Treatment depends largely on the length of the cat’s allergy season. It involves one of two approaches:
- The first approach involves the use of corticosteroids (e.g., prednisone), as well as improving the health of the hair and skin coat using spot-ons, sprays and/or shampoos. Steroids will dramatically block the allergic reaction in most cases and bring about rapid improvement in the cat’s clinical signs. Steroids may be given orally or by injection, depending on the cat’s condition. If steroids are appropriate for your cat, you will be instructed in their proper use.
- Treatment with antihistamines and essential fatty acids is variable. Some cats respond well to a particular antihistamine (e.g., cetirizine HCl, brand name Reactin®, Zyrtec®), while others are ineffective. It is important to understand that it can take up to 7-10 days before antihistamines become effective, therefore they are often infective in sudden flare-ups. Likewise, essential fatty acids (fish oils) are similarly ineffective during sudden episodes because they require several weeks to take effect. Cats predisposed to atopic dermatitis should be tried on fatty acid supplements to see if they help lessen future flare-ups and clinical signs.
- Another treatment for cats with atopy is immunosuppressive drug therapy (e.g., cyclosporine, brand name Atopica®). These drugs specifically target the immune cells involved in atopic dermatitis to reduce the hypersensitivity reaction that the body is experiencing. It can take up to 30 days for the maximum benefit of the drug to take effect, therefore it is not used for sudden allergic flare-ups.
- The final approach to chronic inhalant allergy treatment is desensitization with specific antigen injections or allergy shots. This is not to be confused with injections of corticosteroids. Once the specific sources of allergy are identified through allergy blood tests (most commonly IgE blood tests) or intradermal skin testing, very small amounts of the antigen are injected weekly. The aim is to ‘reprogram’ the body’s immune system response to the allergen. It is hoped that as time passes, the immune system will become less reactive to the allergens. For most cats, a realistic goal is for the itching to be significantly reduced in severity rather than be completely cured. In some cats, the itching and associated clinical signs may completely resolve while others may experience minimal improvement. Steroids may be used until the allergy shots become effective (up to 12 months), or on an intermittent basis to control severe itchiness.

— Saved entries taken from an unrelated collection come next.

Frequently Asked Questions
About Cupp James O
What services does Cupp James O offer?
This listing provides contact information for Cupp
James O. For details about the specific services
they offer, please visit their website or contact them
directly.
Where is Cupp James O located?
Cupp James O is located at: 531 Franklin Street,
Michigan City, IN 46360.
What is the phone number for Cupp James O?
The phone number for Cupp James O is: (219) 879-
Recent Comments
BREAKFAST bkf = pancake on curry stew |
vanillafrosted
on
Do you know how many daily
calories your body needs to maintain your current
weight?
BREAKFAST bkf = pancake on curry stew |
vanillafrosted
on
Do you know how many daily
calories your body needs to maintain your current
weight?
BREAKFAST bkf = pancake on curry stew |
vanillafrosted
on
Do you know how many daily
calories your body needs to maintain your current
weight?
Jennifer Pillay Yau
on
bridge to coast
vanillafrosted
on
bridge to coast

Any cat suspected of having atopic dermatitis should also be considered for a hypoallergenic food trial. Many cats with atopic dermatitis are also allergic to an ingredient in their food, making diagnosis and treatment more challenging. As previously mentioned, this food trial should last 8 to 12 weeks in most cases.
It is important to keep in mind that atopic dermatitis is a lifelong condition and frequent relapses are common. There is no ‘cure’ for allergic skin disease, only treatments that lessen clinical signs and improve quality of life. While cats certainly appear less likely to develop side effects associated with chronic steroid usage than dogs or humans, their prolonged use must be carefully monitored. It is important to work closely with your veterinarian to provide the best care for your cat’s allergic condition and fully understand the risks and benefits of each treatment (see handout “Steroid Treatment for Cats – Effects on Cats” for more information).

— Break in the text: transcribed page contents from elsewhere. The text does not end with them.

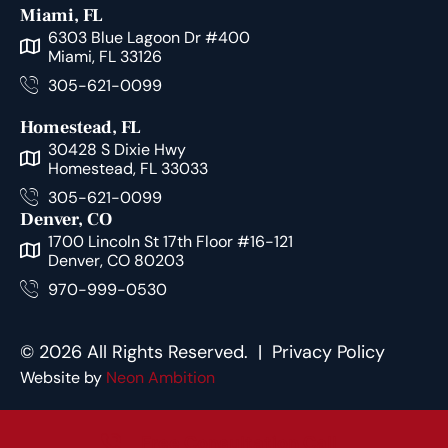
Miami, FL
6303 Blue Lagoon Dr #400
Miami, FL 33126
305-621-0099
Homestead, FL
30428 S Dixie Hwy
Homestead, FL 33033
305-621-0099
Denver, CO
1700 Lincoln St 17th Floor #16-121
Denver, CO 80203
970-999-0530
© 2026 All Rights Reserved. |
Privacy Policy
Website by
Neon Ambition
Free Consultation Call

What is contact allergy and how is it treated?
Contact allergies are the least common of the four types of allergies in cats.
“They result in a local reaction on the skin from contact with an allergic substance.”
They result in a local reaction on the skin from contact with an allergic substance. Examples of contact allergy include reactions to shampoos, flea collars, or certain types of bedding, such as wool. If the cat is allergic to such substances, there will be skin irritation and itching at the points of contact. Removal of the contact irritant solves the problem. However, identifying the allergen can be challenging in many cases.